Tired as I was, I looked forward to pulling the lawn chair out, sitting with the lamb on my lap, donkeys hovering nearby and Rose sniffing around. A few times I brought Orson out on a leash to inspect the new arrivals. I didn’t especially like the way he eyed the lambs, particularly defenseless Arthur, but it was neat to have him be part of the season.
Rose was growing more comfortable by the day with our expanding cadre of lambs, but a new problem had arisen. The same ewes she’d been happily pushing around for months had suddenly become monsters, hissing, kicking, and butting whenever she came near. Rose was shocked, yelping in surprise and retreating. Conventional herding-dog wisdom dictated that she shouldn’t be there at all, but she was my partner in all things sheep. I watched in fascination as she sat next to me and studied these newly aggressive creatures as they ate and nursed.

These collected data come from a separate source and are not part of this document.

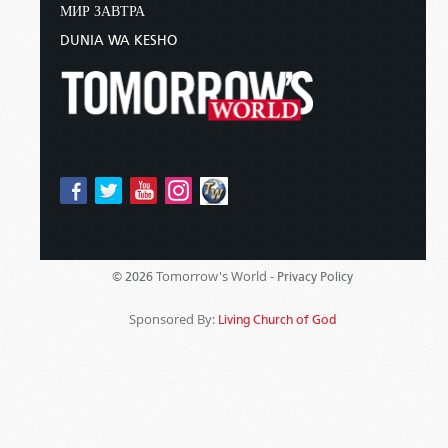
МИР ЗАВТРА
DUNIA WA KESHO
Tomorrow's World -
© 2026
Privacy Policy
Sponsored By:
Living Church of God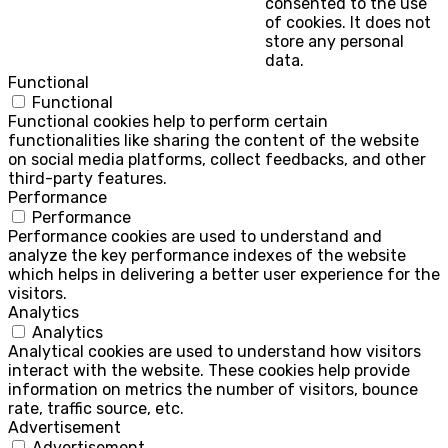
consented to the use
of cookies. It does not
store any personal
data.
Functional
Functional
Functional cookies help to perform certain
functionalities like sharing the content of the website
on social media platforms, collect feedbacks, and other
third-party features.
Performance
Performance
Performance cookies are used to understand and
analyze the key performance indexes of the website
which helps in delivering a better user experience for the
visitors.
Analytics
Analytics
Analytical cookies are used to understand how visitors
interact with the website. These cookies help provide
information on metrics the number of visitors, bounce
rate, traffic source, etc.
Advertisement
Advertisement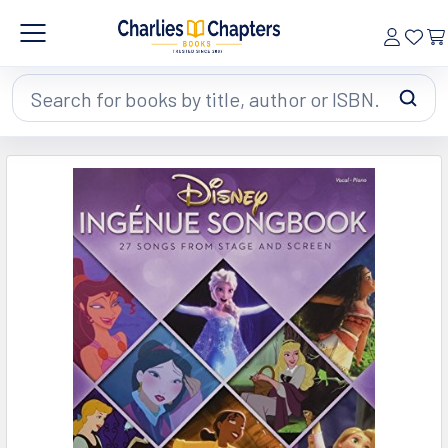
Search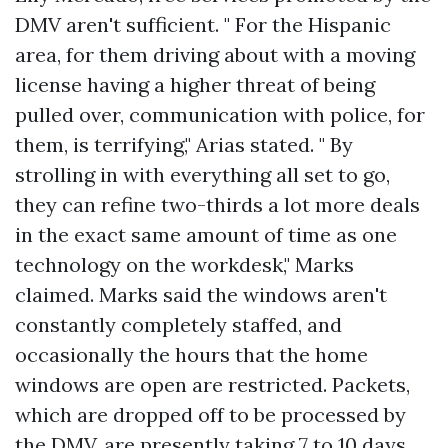
DMV aren't sufficient. " For the Hispanic
area, for them driving about with a moving
license having a higher threat of being
pulled over, communication with police, for
them, is terrifying," Arias stated. " By
strolling in with everything all set to go,
they can refine two-thirds a lot more deals
in the exact same amount of time as one
technology on the workdesk," Marks
claimed. Marks said the windows aren't
constantly completely staffed, and
occasionally the hours that the home
windows are open are restricted. Packets,
which are dropped off to be processed by
the DMV, are presently taking 7 to 10 days.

I had no doubt she would approach the matter with the same resolve and ingenuity that she brought to the rest of her work, but for now, she was stymied. That was fine; it wouldn’t hurt for her to respect her charges a bit more.
On the third night, I saw Arthur weaken a bit. He was cold, shivering; he didn’t baah when I entered the barn. At a shepherd friend’s suggestion, I’d tried smearing the afterbirth from another ewe on him and tried to slip him in with her as a fake twin. That didn’t work. I tried him with Paula and her brute in the lambing pen; she rammed him full force against the plywood wall. So I put him back with his mom, cursing her indifference and my own carelessness.
The next day, I came outside at six A.M. with Arthur’s morning bottle. He was subdued, but gamely took two or three gulps of milk. Then, as I held him, I actually felt his heart stop. His head tilted off to one side. I’d lost him.